Go to the line below containing "Stellenbeschreibung" and print exactly from there through the line containing "udviklingstrin årgangene op", both included. Print nothing else.

▶ [Task inputs]:

=====

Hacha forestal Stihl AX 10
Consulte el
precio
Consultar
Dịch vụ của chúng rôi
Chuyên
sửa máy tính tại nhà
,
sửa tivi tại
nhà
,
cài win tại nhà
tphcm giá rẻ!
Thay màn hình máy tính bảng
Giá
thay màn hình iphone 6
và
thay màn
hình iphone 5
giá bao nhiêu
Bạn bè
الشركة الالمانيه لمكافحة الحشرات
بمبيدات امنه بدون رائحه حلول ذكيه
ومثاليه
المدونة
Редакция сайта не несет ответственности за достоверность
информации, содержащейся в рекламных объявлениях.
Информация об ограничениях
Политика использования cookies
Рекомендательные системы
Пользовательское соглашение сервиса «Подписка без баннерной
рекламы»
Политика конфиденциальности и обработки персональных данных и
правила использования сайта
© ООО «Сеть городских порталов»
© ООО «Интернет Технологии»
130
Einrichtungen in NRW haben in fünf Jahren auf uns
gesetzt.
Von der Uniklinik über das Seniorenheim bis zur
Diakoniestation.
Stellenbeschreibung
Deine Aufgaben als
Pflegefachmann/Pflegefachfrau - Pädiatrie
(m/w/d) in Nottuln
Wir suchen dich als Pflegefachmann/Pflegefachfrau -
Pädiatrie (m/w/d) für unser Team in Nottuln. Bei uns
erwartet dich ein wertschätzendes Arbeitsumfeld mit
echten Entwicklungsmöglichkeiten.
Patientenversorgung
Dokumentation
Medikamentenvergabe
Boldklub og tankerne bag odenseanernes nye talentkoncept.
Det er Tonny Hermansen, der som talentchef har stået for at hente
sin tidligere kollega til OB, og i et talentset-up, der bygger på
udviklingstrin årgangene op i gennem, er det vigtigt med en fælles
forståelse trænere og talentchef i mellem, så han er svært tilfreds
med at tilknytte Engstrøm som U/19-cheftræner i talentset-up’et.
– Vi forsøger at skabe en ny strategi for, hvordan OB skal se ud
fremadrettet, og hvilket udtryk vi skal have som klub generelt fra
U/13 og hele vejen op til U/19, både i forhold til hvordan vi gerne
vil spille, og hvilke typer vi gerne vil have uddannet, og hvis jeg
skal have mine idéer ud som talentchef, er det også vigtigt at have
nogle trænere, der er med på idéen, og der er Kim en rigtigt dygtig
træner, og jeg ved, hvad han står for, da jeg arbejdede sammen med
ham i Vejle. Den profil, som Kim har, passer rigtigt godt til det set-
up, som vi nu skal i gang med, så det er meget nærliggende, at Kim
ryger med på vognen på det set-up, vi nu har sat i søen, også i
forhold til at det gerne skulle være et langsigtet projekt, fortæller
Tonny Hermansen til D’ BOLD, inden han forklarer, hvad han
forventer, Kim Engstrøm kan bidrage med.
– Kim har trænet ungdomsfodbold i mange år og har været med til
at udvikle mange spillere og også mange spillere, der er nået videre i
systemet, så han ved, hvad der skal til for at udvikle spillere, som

=====

▶ [Result of this task]:
Stellenbeschreibung
Deine Aufgaben als
Pflegefachmann/Pflegefachfrau - Pädiatrie
(m/w/d) in Nottuln
Wir suchen dich als Pflegefachmann/Pflegefachfrau -
Pädiatrie (m/w/d) für unser Team in Nottuln. Bei uns
erwartet dich ein wertschätzendes Arbeitsumfeld mit
echten Entwicklungsmöglichkeiten.
Patientenversorgung
Dokumentation
Medikamentenvergabe
Boldklub og tankerne bag odenseanernes nye talentkoncept.
Det er Tonny Hermansen, der som talentchef har stået for at hente
sin tidligere kollega til OB, og i et talentset-up, der bygger på
udviklingstrin årgangene op i gennem, er det vigtigt med en fælles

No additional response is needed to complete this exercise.